(Saved data entries)
'''

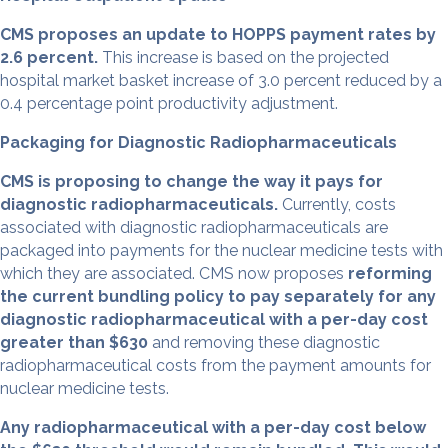
CMS proposes an update to HOPPS payment rates by
2.6 percent.
This increase is based on the projected
hospital market basket increase of 3.0 percent reduced by a
0.4 percentage point productivity adjustment.
Packaging for Diagnostic Radiopharmaceuticals
CMS is proposing to change the way it pays for
diagnostic radiopharmaceuticals.
Currently, costs
associated with diagnostic radiopharmaceuticals are
packaged into payments for the nuclear medicine tests with
which they are associated. CMS now proposes
reforming
the current bundling policy to pay separately for any
diagnostic radiopharmaceutical with a per-day cost
greater than $630
and removing these diagnostic
radiopharmaceutical costs from the payment amounts for
nuclear medicine tests.
Any radiopharmaceutical with a per-day cost below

'''

→ About this exercise
Filter the entries down to the lines containing "nuclear". Copy each of those lines.

→ Solution for this exercise
packaged into payments for the nuclear medicine tests with
nuclear medicine tests.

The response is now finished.